J’ai vraiment envie de piloter un projet de A à Z, en tant que chef de projet. Qu’on me confie une mission, que je puisse encadrer une équipe et mener le projet jusqu’à son aboutissement. Partir d’une simple idée, la développer, la concrétiser et voir qu’elle devient quelque chose de réel : c’est exactement ce qui me motive.

Comment as-tu choisi ton école ?

Ce sont surtout les échanges qui ont compté. En venant à l’école et en discutant avec les anciens étudiants, j’ai vraiment pu découvrir l’établissement de l’intérieur. C’est clairement ce qui a fait la différence dans mon choix.

Comment se professionnalise-t-on à Ecam Epmi ?

À l’Ecam Epmi, ce que j’apprécie vraiment, c’est le système associatif, qui permet de développer des soft skills* en complément des hard skills*. Ces compétences m’aident beaucoup à progresser en management et en communication. En arrivant à l’école, je m’exprimais beaucoup moins bien, j’étais plus introverti, et aujourd’hui je vois clairement l’évolution.

Que ce soit en gérant le BDE ou l’association ERI, ce sont des compétences à part entière. Avec ERI, je développe surtout la communication, les échanges avec les entreprises, l’apprentissage des mails professionnels, ce genre de choses. Le BDE m’apporte davantage des compétences en juridique et en organisation d’événements. On apprend vraiment sur tous les plans.

Entre les associations, les stages, les projets et le travail en équipe, tout est très professionnalisant. Ce sont exactement des situations et des compétences que l’on retrouvera plus tard dans le monde professionnel.

*soft skills : compétences dites « douces ». C’est un ensemble de compétences comportementales, et d’aptitudes relationnelles (communication, collaboration, résolution de problèmes…).

*hard skills : compétences dites « dures ». Il s’agit des compétences techniques propre à un métier.

Y a-t-il d’autres aspects professionnalisants ?

Oui, il y a bien sûr les stages, et comme je l’ai déjà dit, tout ce qui relève de la vie associative. Apprendre à travailler ensemble est vraiment essentiel pour un ingénieur. On parle souvent d’ingénieur agile : pour moi, développer cette capacité d’adaptation dès maintenant est un excellent premier pas vers le monde professionnel.

As-tu des cours avec des enseignants chercheurs ? Si oui qu’en penses-tu ?

Oui, j’ai des cours avec des enseignants-chercheurs, et pour moi c’est vraiment très enrichissant. Ce sont des personnes au parcours impressionnant, avec lesquelles on peut facilement échanger.

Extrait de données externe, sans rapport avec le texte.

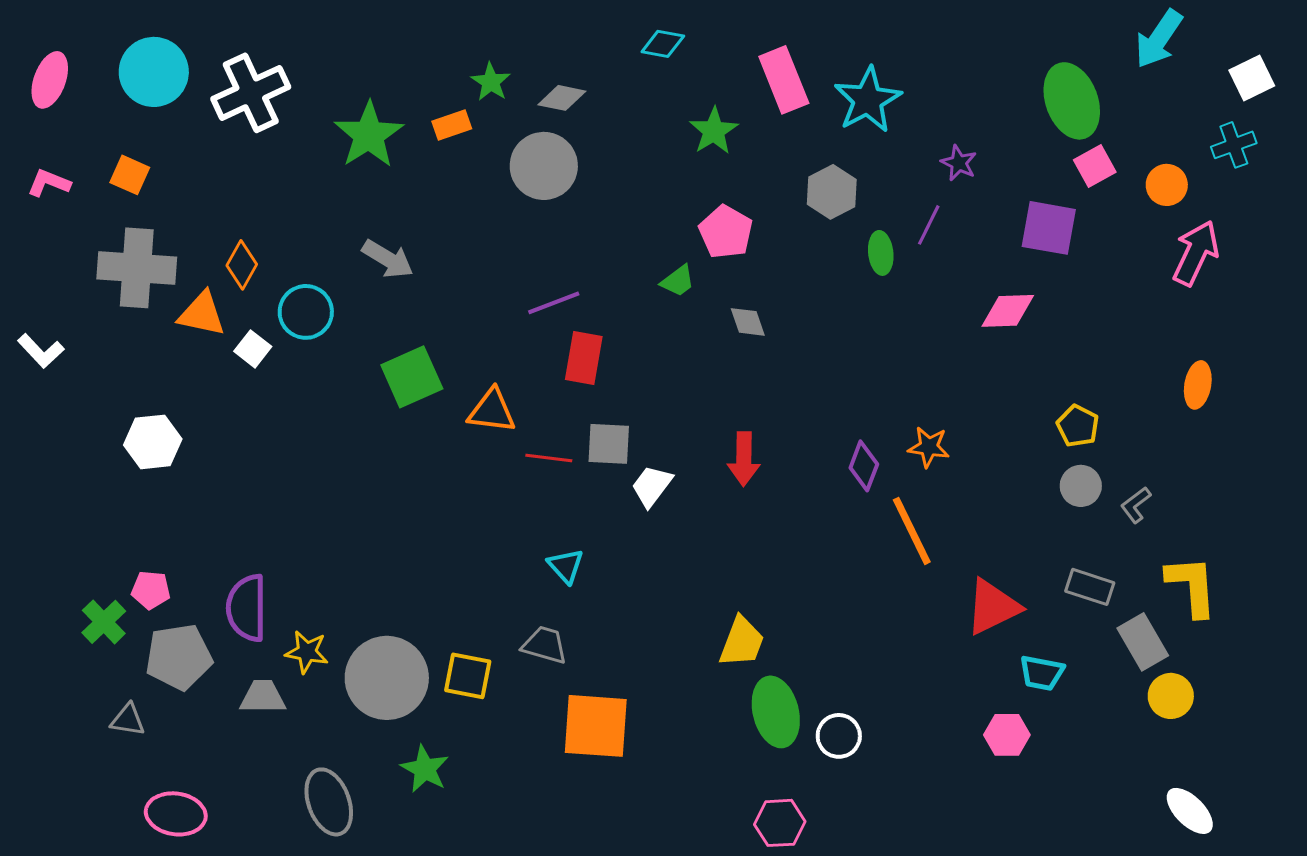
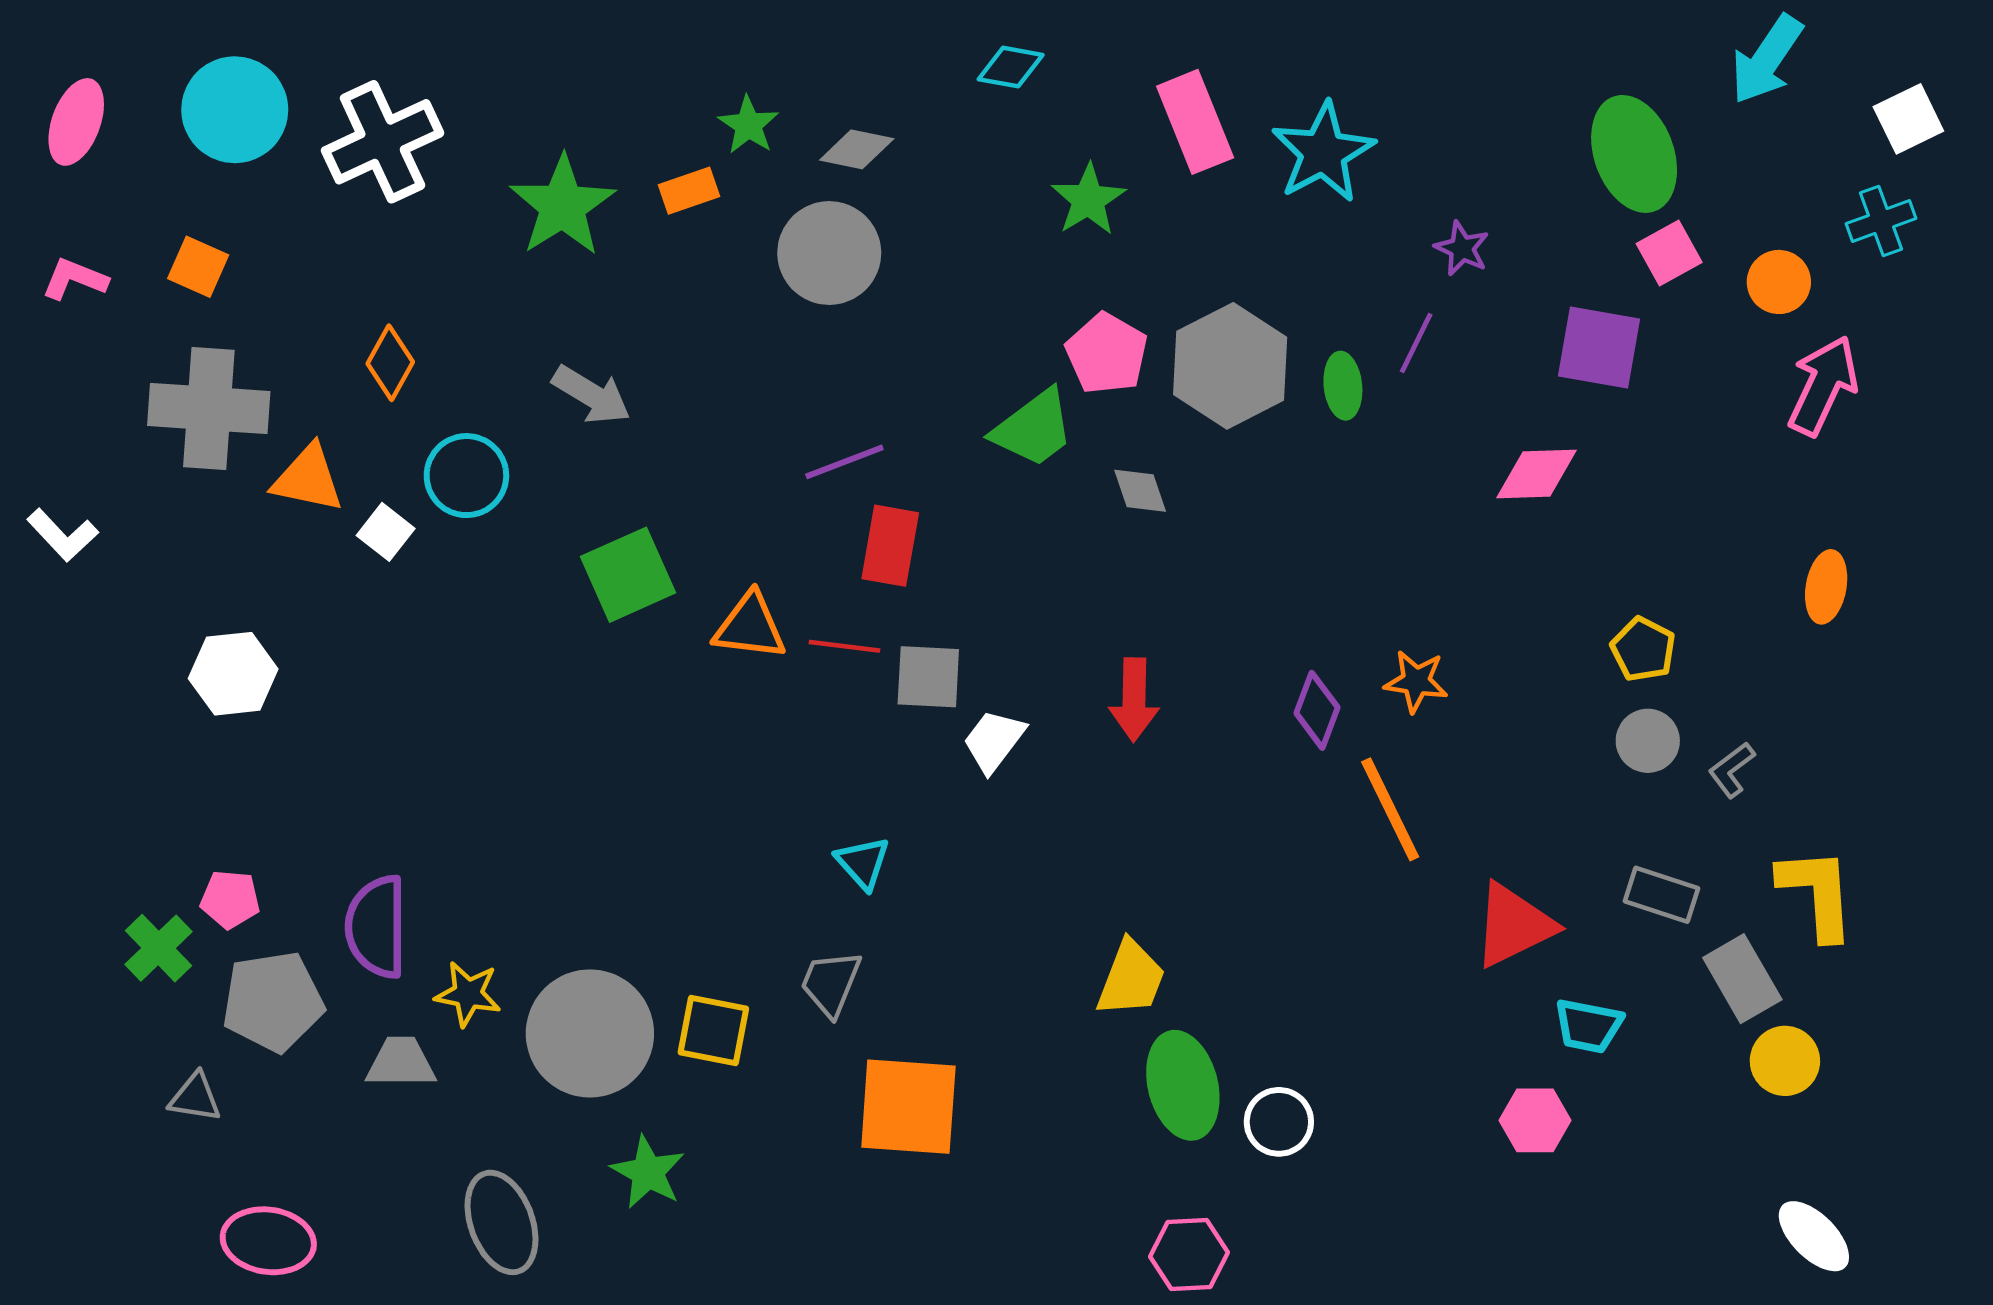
gray hexagon: (832, 192) -> (1230, 366), moved, size x1.5
orange diamond: (242, 265) -> (390, 363), moved
green trapezoid: (678, 281) -> (1033, 428), size x1.6
red line: (549, 458) -> (844, 646), moved
gray trapezoid: (545, 645) -> (831, 983), turned -84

Par exemple, j’ai eu cours avec M. Fils, directeur du cycle préparatoire, pendant mes années de prépa : découvrir son parcours m’a ouvert de nouvelles perspectives et m’a donné envie de m’intéresser davantage à des domaines comme le nucléaire ou l’optique.

Comment êtes-vous accompagnés à Ecam Epmi ?

Les professeurs sont vraiment présents pour nous accompagner et répondre à nos questions. Ce n’est pas du tout comme à la fac, où l’on peut parfois se sentir livré à soi-même. Même lors des cours magistraux, ils restent disponibles et à l’écoute. Il n’y a aucune gêne à poser des questions, au contraire : c’est comme ça qu’on progresse et qu’on apprend. Il ne faut vraiment pas hésiter.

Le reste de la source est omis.